Publié le par GouxMathieu

   À de très rares exceptions près, je suis plus volontiers porté en Littérature sur la forme que sur le fond. Je peux certes prendre plaisir à suivre un roman, et à découvrir ce pourquoi la Marquise sortit à cinq heures et qui a tué le capitaine ; mais je pense que si un auteur prenait la peine de m'écrire le bottin avec une force évocatoire et stylistique démesurée, je m'y accrocherais comme si c'était le plus grand des chefs d'œuvre. Raymond Queneau de venir alors, et de rire de mes penchants.

 

   Exercices de Style doit compter, sans doute aucun, parmi les textes les plus connus de l'oulipien. Parfaitement ésotérique et, pour ainsi dire, potentiel, il est possible même de se demander si nous avons là de la Littérature, et si nous avons là de la langue française tant il faudrait, pour certains de ces amusements, faire précéder chaque phrase du fameux astérisque qui signale, dans les grammaires sérieuses, les phrases incorrectes du point de vue linguistique.

   Il est un véritable plaisir poétique à cet ouvrage, et il convient sans doute de le parcourir comme on pourrait picorer un recueil, classique ou moderne : une pièce par ci, par là, et s'étonner de la puissance du verbe, et s'amuser des jeux avec la marge, et faire en sorte de ne rien reconstituer si ce n'est, peut-être, l'adéquation du texte avec un titre et le deviner, le cas échéant. Dans cette petite centaine de variations d'une seule et même histoire, en transformant tous les verbes à un certain temps, en se mettant à multiplier les termes argotiques ou les comparaisons, en se pliant à telle contrainte, quelle est donc l'histoire originelle, "non marquée", première ? Existe-t-elle réellement ? Narrer, n'est-ce pas, déjà, "faire du style", aussi sec le désirerait-on ?

   Il est une double, triple, quadruple fascination à cet ouvrage qui, pourtant, n'apparaît guère que comme un bréviaire "scolaire", illustration magnifique de quelques rhétoriques usées. Tout d'abord, il y a cette faculté inhérente à nos esprits de reconstruire toujours l'anecdote que l'on ne cesse pourtant de nous flouter : quelle que soit la pièce choisie, et peut-être si ce n'est pour les plus surréalistes d'entre elles comme "Parties du discours" ou "Permutations par groupes croissants/décroissants de mots", il est toujours possible de retrouver cette histoire, ce bus bondé, celui qui marche sur les pieds et l'autre qui essaie, avec plus ou moins de force, de faire valoir son espace, ce bouton finalement absent.

   Il me semble que cela témoigne, davantage qu'un génie de l'auteur, du génie de la langue, du langage humain même.
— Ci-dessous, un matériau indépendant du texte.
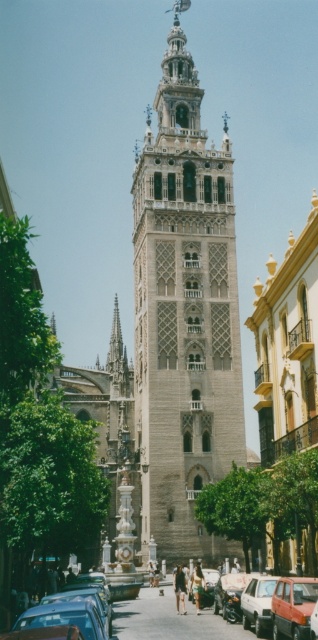 You are a photographer planning to capture the Gothic tower in the background with both the matte blue sedan at lower left and the matte red car at center in the frame. Which car should you position closer to the tower to ensure both fit in the shot without overlapping?

The matte blue sedan at lower left is wider than the matte red car at center. To fit both cars in the frame without overlapping, position the wider matte blue sedan at lower left closer to the tower so that its larger size can be accommodated within the shot.

Based on the photo, you are standing in the city square and see a matte silver car at center. There is a point marked at coordinate (257, 604). Where is this point located on the matte silver car at center?

The point at coordinate (257, 604) is located on the matte silver car at center.

Consider the image. You are a photographer planning to take a photo of both the matte silver car at center and the matte red car at center. You want to ensure that both cars are fully visible in the frame without any part being cut off. Which car requires you to adjust your camera angle to a higher position to capture its full height?

The matte silver car at center is much taller than the matte red car at center, so you need to adjust your camera angle to a higher position to capture the full height of the matte silver car at center. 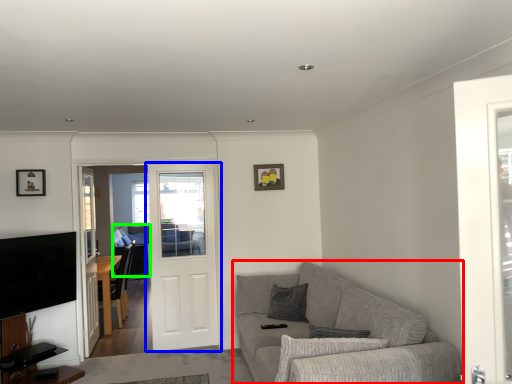 Question: Based on their relative distances, which object is farther from studio couch (highlighted by a red box)? Choose from door (highlighted by a blue box) and couch (highlighted by a green box).

Choices:
 (A) door
 (B) couch

Answer: (B) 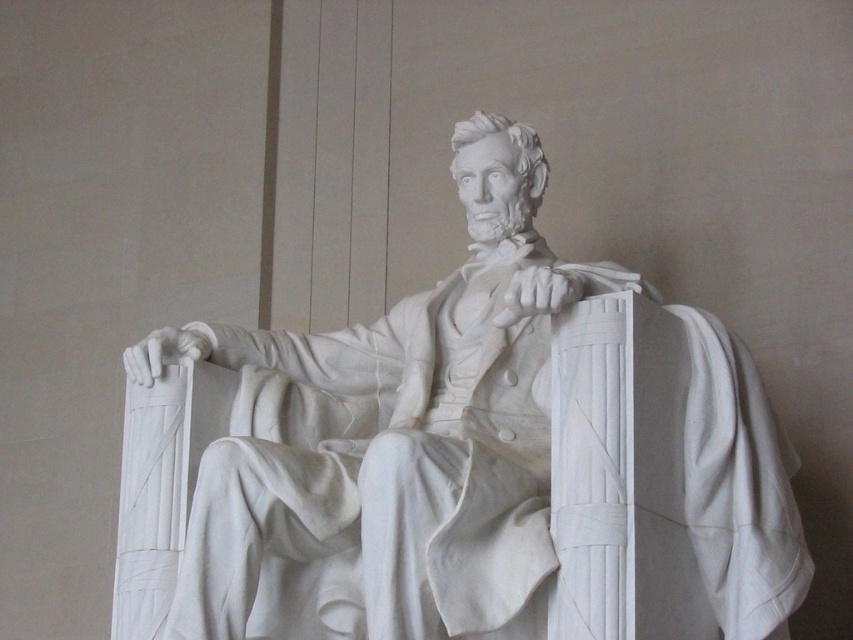 You are an art conservator examining the statue of Abraham Lincoln. You notice the white marble statue at center and the white marble book at center. Which object is placed above the other?

The white marble statue at center is positioned over the white marble book at center, meaning the statue is above the book.

You are an art conservator examining the statue and book. You need to place a protective cover over both items. Since the white marble statue at center is on the left of the white marble book at center, which item should you cover first to ensure the cover doesn

The white marble statue at center is positioned on the left side of the white marble book at center, so you should cover the white marble statue at center first to ensure the cover properly covers both items without shifting. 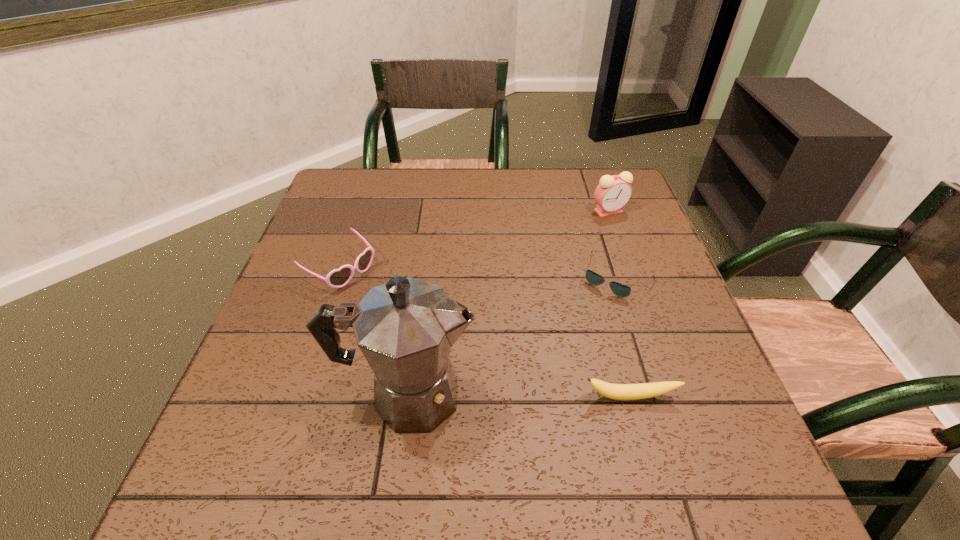 Where is `the tallest object`? the tallest object is located at coordinates (405, 328).

What are the coordinates of `banana` in the screenshot? It's located at (644, 390).

The width and height of the screenshot is (960, 540). Find the location of `alarm clock`. alarm clock is located at coordinates (613, 192).

Find the location of a particular element. The image size is (960, 540). the farthest object is located at coordinates (613, 192).

Locate an element on the screen. The height and width of the screenshot is (540, 960). the shorter sunglasses is located at coordinates (620, 290).

Where is `the right sunglasses`? The height and width of the screenshot is (540, 960). the right sunglasses is located at coordinates (620, 290).

The width and height of the screenshot is (960, 540). In order to click on the taller sunglasses in this screenshot , I will do `click(338, 278)`.

The height and width of the screenshot is (540, 960). Identify the location of free region located on the pouring side of the tallest object. [692, 395].

You are a GUI agent. You are given a task and a screenshot of the screen. Output one action in this format:
    pyautogui.click(x=<x>, y=<y>)
    Task: Click on the free location located 0.050m on the upward curve of the banana
    
    Given the screenshot: What is the action you would take?
    pyautogui.click(x=639, y=429)

At what (x,y) coordinates should I click in order to perform the action: click on vacant space located 0.140m on the face of the farthest object. Please return your answer as a coordinate pair (x, y). Image resolution: width=960 pixels, height=540 pixels. Looking at the image, I should click on (594, 248). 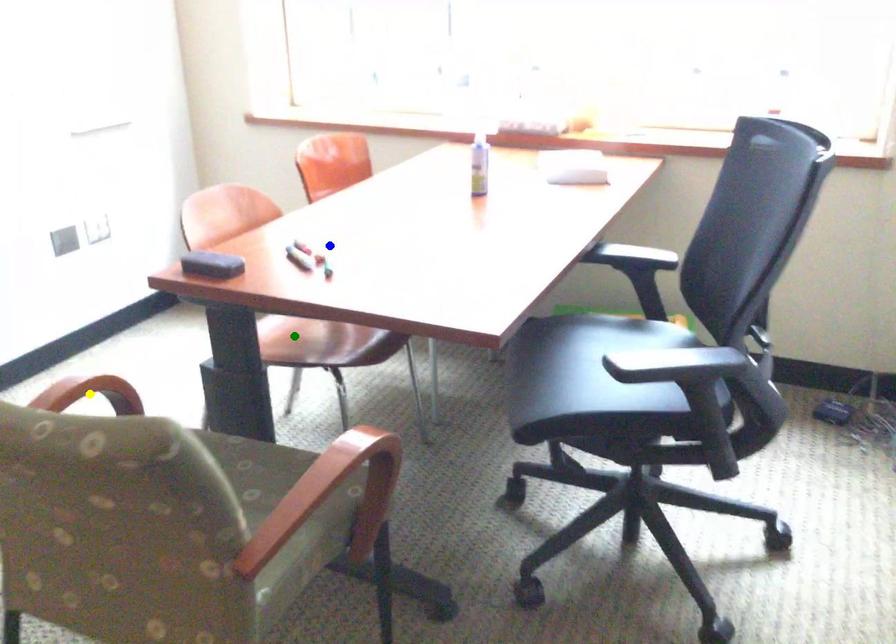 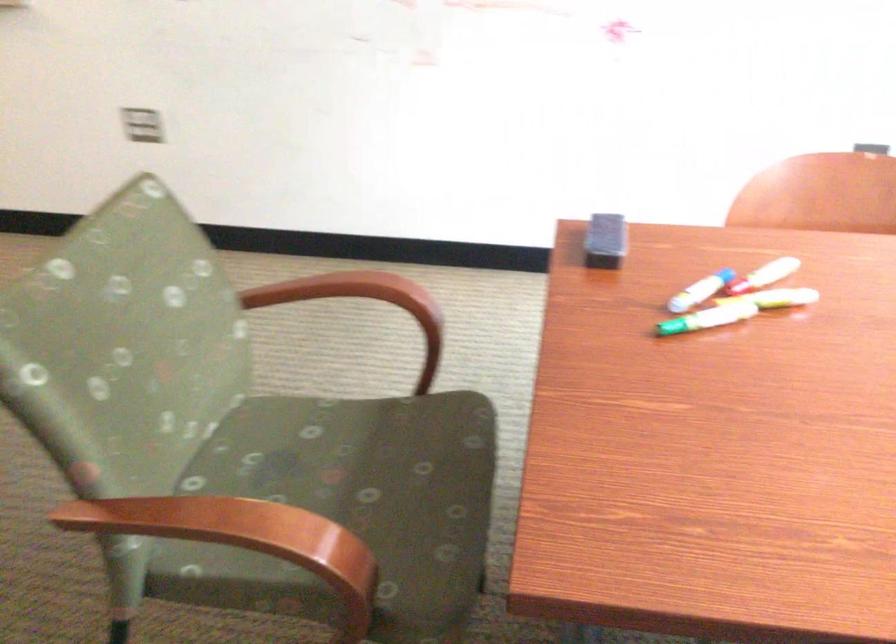 I am providing you with two images of the same scene from different viewpoints. Three points are marked in image1. Which point corresponds to a part or object that is occluded in image2?In image1, three points are marked. Which of them correspond to a part or object that is occluded in image2?Among the three points shown in image1, which one corresponds to a part or object that is no longer visible due to occlusion in image2?

yellow point, green point cannot be seen in image2. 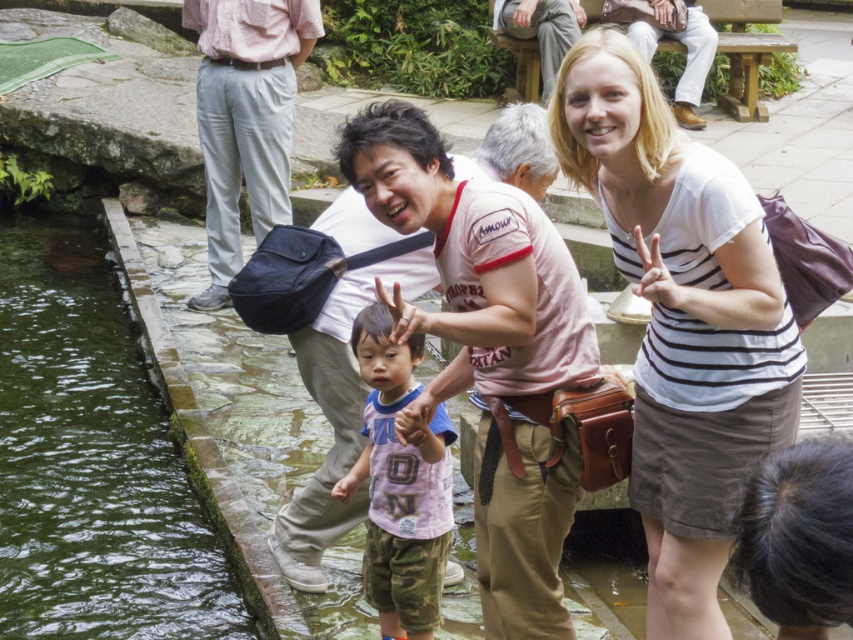 What are the coordinates of the pink cotton shirt at center in the image?

The coordinates of the pink cotton shirt at center are at point (x=473, y=268). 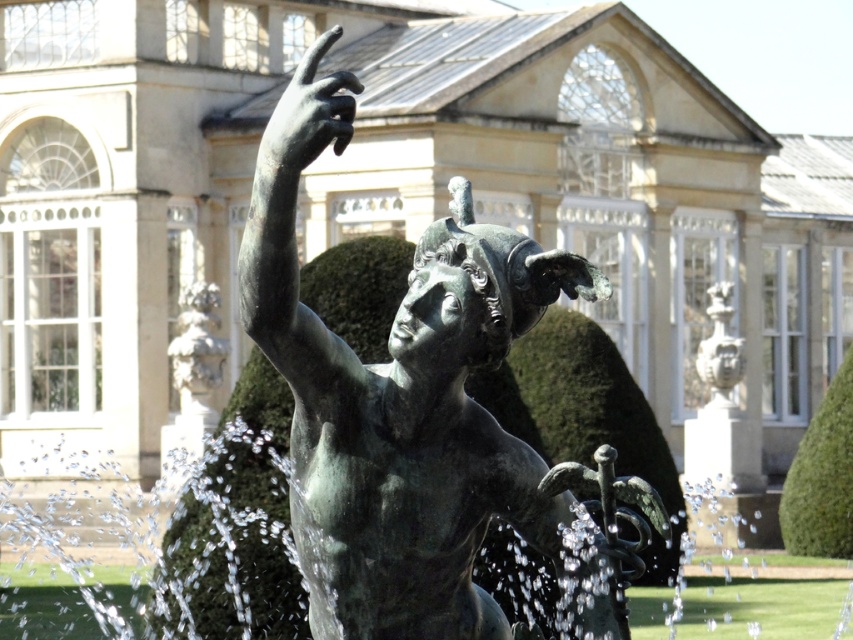 You are an architect designing a new fountain and want to ensure proper spacing between the bronze hand at upper center and the smooth white stone cherub at left. Based on the image, which object is wider?

The bronze hand at upper center is wider than the smooth white stone cherub at left according to the description.

Looking at this image, you are an art conservator assessing the space between the bronze statue at center and the polished bronze mask at upper right. If the statue is 3 meters wide, can you determine whether the space between them is sufficient to allow a 2.5 meter wide sculpture truck to pass through?

The bronze statue at center is wider than the polished bronze mask at upper right. However, the exact distance between them isn

You are an architect designing a new garden layout. You need to place a small decorative pot between the smooth white stone cherub at left and the polished bronze mask at upper right. Considering their sizes, which object should the pot be closer to?

The smooth white stone cherub at left is smaller than the polished bronze mask at upper right, so the pot should be placed closer to the polished bronze mask at upper right to balance their sizes. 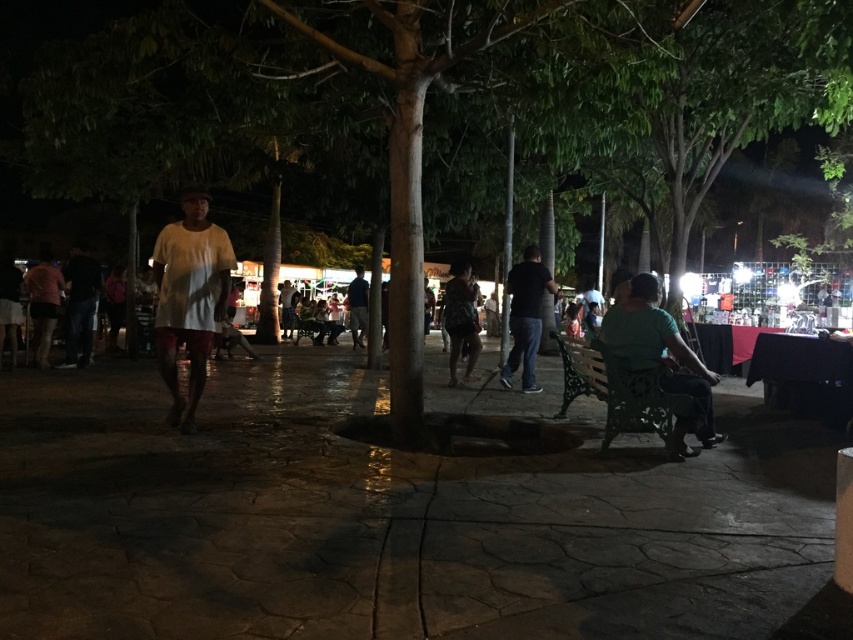 Question: Which object is positioned closest to the dark blue jeans at left?

Choices:
 (A) matte pink shirt at left
 (B) matte black dress at center
 (C) dark blue jeans at center

Answer: (A)

Question: Which of these objects is positioned farthest from the dark blue jeans at left?

Choices:
 (A) dark blue shirt at center
 (B) matte black dress at center
 (C) white matte shirt at center
 (D) green fabric shirt at center

Answer: (D)

Question: Can you confirm if green fabric shirt at center is bigger than matte black dress at center?

Choices:
 (A) yes
 (B) no

Answer: (A)

Question: Does dark blue jeans at center appear on the right side of matte black dress at center?

Choices:
 (A) no
 (B) yes

Answer: (B)

Question: Considering the real-world distances, which object is farthest from the white matte shirt at center?

Choices:
 (A) matte pink shirt at left
 (B) matte black dress at center

Answer: (A)

Question: From the image, what is the correct spatial relationship of dark blue jeans at center in relation to dark blue shirt at center?

Choices:
 (A) left
 (B) right

Answer: (B) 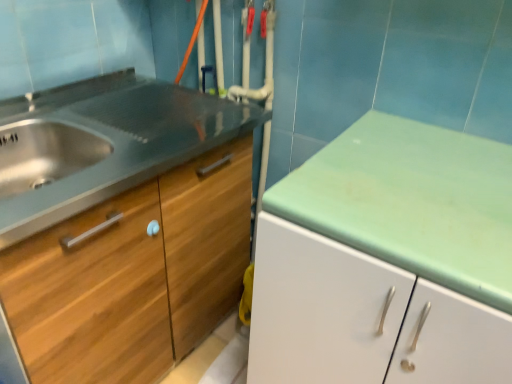 This screenshot has width=512, height=384. What do you see at coordinates (133, 276) in the screenshot? I see `wooden cabinet at left` at bounding box center [133, 276].

I want to click on wooden cabinet at left, so click(133, 276).

Identify the location of wooden drawer at left. The height and width of the screenshot is (384, 512). (84, 267).

Measure the distance between wooden drawer at left and camera.

The distance of wooden drawer at left from camera is 29.72 inches.

Describe the element at coordinates (84, 267) in the screenshot. I see `wooden drawer at left` at that location.

Find the location of a particular element. wooden cabinet at left is located at coordinates (133, 276).

Considering the positions of objects wooden cabinet at left and wooden drawer at left in the image provided, who is more to the left, wooden cabinet at left or wooden drawer at left?

From the viewer's perspective, wooden drawer at left appears more on the left side.

Which object is closer to the camera taking this photo, wooden cabinet at left or wooden drawer at left?

wooden drawer at left is in front.

Is point (180, 267) closer or farther from the camera than point (153, 263)?

Point (180, 267) is positioned farther from the camera compared to point (153, 263).

From the image's perspective, is wooden cabinet at left over wooden drawer at left?

No, from the image's perspective, wooden cabinet at left is not on top of wooden drawer at left.

From a real-world perspective, is wooden cabinet at left below wooden drawer at left?

Yes, from a real-world perspective, wooden cabinet at left is beneath wooden drawer at left.

Considering the relative sizes of wooden cabinet at left and wooden drawer at left in the image provided, is wooden cabinet at left thinner than wooden drawer at left?

No, wooden cabinet at left is not thinner than wooden drawer at left.

Considering the sizes of objects wooden cabinet at left and wooden drawer at left in the image provided, who is taller, wooden cabinet at left or wooden drawer at left?

Standing taller between the two is wooden cabinet at left.

Considering the relative sizes of wooden cabinet at left and wooden drawer at left in the image provided, is wooden cabinet at left bigger than wooden drawer at left?

Yes, wooden cabinet at left is bigger than wooden drawer at left.

Is wooden cabinet at left surrounding wooden drawer at left?

That's correct, wooden drawer at left is inside wooden cabinet at left.

From the picture: Is wooden cabinet at left far from wooden drawer at left?

No, wooden cabinet at left is not far from wooden drawer at left.

Is wooden cabinet at left facing towards wooden drawer at left?

No, wooden cabinet at left is not facing towards wooden drawer at left.

This screenshot has width=512, height=384. Identify the location of drawer above the wooden cabinet at left (from a real-world perspective). 84,267.

Is wooden drawer at left at the left side of wooden cabinet at left?

Yes.

Considering their positions, is wooden drawer at left located in front of or behind wooden cabinet at left?

wooden drawer at left is positioned closer to the viewer than wooden cabinet at left.

Based on the photo, which point is more forward, (124,257) or (20,255)?

The point (20,255) is closer.

From the image's perspective, is wooden drawer at left located above or below wooden cabinet at left?

From the image's perspective, wooden drawer at left appears above wooden cabinet at left.

From a real-world perspective, is wooden drawer at left below wooden cabinet at left?

No.

Can you confirm if wooden drawer at left is wider than wooden cabinet at left?

In fact, wooden drawer at left might be narrower than wooden cabinet at left.

Is wooden drawer at left taller or shorter than wooden cabinet at left?

Clearly, wooden drawer at left is shorter compared to wooden cabinet at left.

Considering the sizes of wooden drawer at left and wooden cabinet at left in the image, is wooden drawer at left bigger or smaller than wooden cabinet at left?

wooden drawer at left is smaller than wooden cabinet at left.

Do you think wooden drawer at left is within wooden cabinet at left, or outside of it?

wooden drawer at left is enclosed within wooden cabinet at left.

Are wooden drawer at left and wooden cabinet at left making contact?

Yes, wooden drawer at left is next to wooden cabinet at left.

Is wooden drawer at left positioned with its back to wooden cabinet at left?

Correct, wooden drawer at left is looking away from wooden cabinet at left.

Can you tell me how much wooden drawer at left and wooden cabinet at left differ in facing direction?

The angular difference between wooden drawer at left and wooden cabinet at left is 0.186 degrees.

The height and width of the screenshot is (384, 512). I want to click on cabinetry below the wooden drawer at left (from the image's perspective), so click(x=133, y=276).

The image size is (512, 384). What are the coordinates of `drawer to the left of wooden cabinet at left` in the screenshot? It's located at (84, 267).

I want to click on drawer above the wooden cabinet at left (from the image's perspective), so click(x=84, y=267). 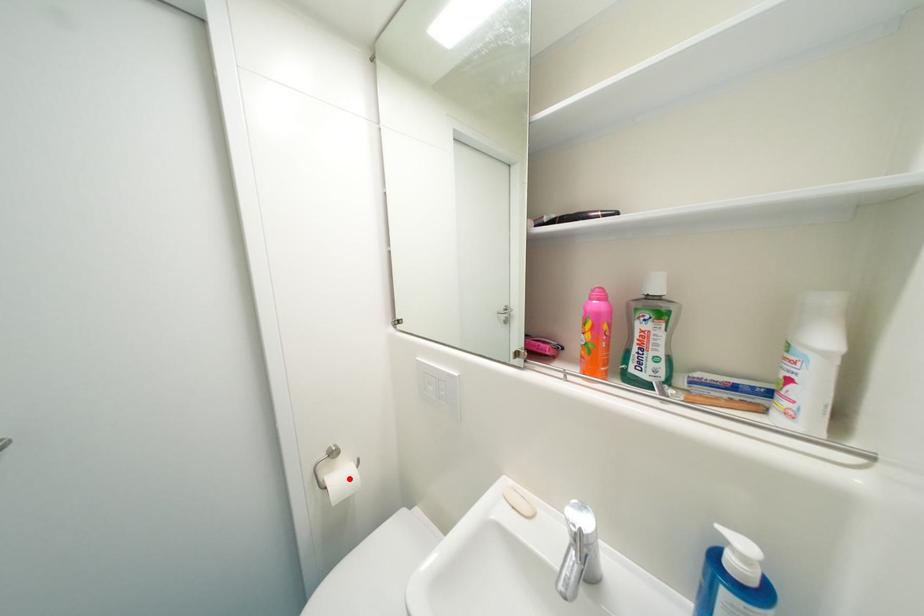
Mes études en linguistique m'ont progressivement amené à me convaincre qu'il y avait là comme une faculté irréductible à la syntaxe, au sémantique, et que nous faisons toujours sens, même lorsque nous ne le désirons point. C'est une sorte de mystique que je ne saisis encore qu'à peine, que je ne comprends qu'à moitié, mais qui n'a sans doute rien de scientifique : et Exercices de style de nous le rappeler.

   Il y a également cette plasticité, encore une fois, de la langue puisque l'histoire, ou la diégèse s'il faut parler comme les spécialistes, ne change nullement, et toutes les torsions et distorsions que l'on peut lui faire subir. L'on supprime des mots, les transforme, on change une mélodie, un rythme, un temps, une image ; l'on va même jusqu'à ajouter des lettres à l'inaudible. Mais contrairement à ce tableau ou à ce dessin qui, comme dans tel texte de Balzac, finira par devenir indéchiffrable à force de traits, de coups de pinceau, de reprises, le texte demeurera. 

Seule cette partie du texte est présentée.